AI Article Synopsis
- The study focused on how liposomal nanocontainers linked to monoclonal antibodies for VEGF, VEGFR2, and other tumor proteins were absorbed by poorly differentiated tumor cells in lab cultures.
- The researchers used laser scanning confocal microscopy to compare how well these antibody-linked liposomes and regular liposomes entered and accumulated in the tumor cells.

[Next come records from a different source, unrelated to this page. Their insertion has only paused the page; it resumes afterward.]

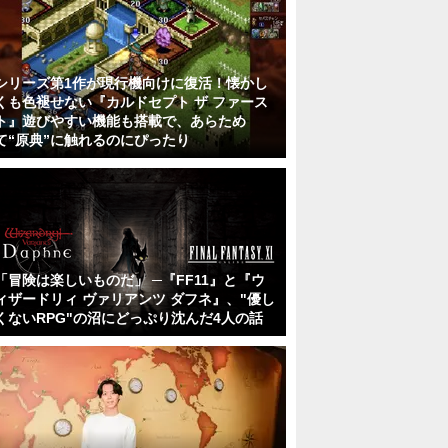
シリーズ第1作が現行機向けに復活！懐かし
くも色褪せない『カルドセプト ザ ファース
ト』遊びやすい機能も搭載で、あらため
て“原典”に触れるのにぴったり
「冒険は楽しいものだ」 ─『FF11』と『ウ
ィザードリィ ヴァリアンツ ダフネ』、"優し
くないRPG"の沼にどっぷり沈んだ4人の話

- Results showed that the antibody-linked liposomes penetrated and accumulated in the tumor cells nearly twice as effectively as the non-linked ones, and their entry relied on a specific clathrin-dependent endocytosis process.
Article Abstract
Internalization of liposomal nanocontainers conjugated with monoclonal antibodies to VEGF, VEGFR2 (KDR), and proteins overproduced in the tumor tissue was studied in vitro on cultures of poorly differentiated tumor cells. Comparative analysis of accumulation of vectored liposomes in the tumor cells was performed by evaluating co-localization of labeled containers and cell organelles by laser scanning confocal microscopy. We observed nearly 2 times more active penetration and accumulation of liposomes vectored with antibodies in the tumor cells in comparison with non-vectored liposomes. Selective clathrin-dependent penetration of vectored liposomes into tumor cells was demonstrated by using pharmacological agents inhibiting endocytosis.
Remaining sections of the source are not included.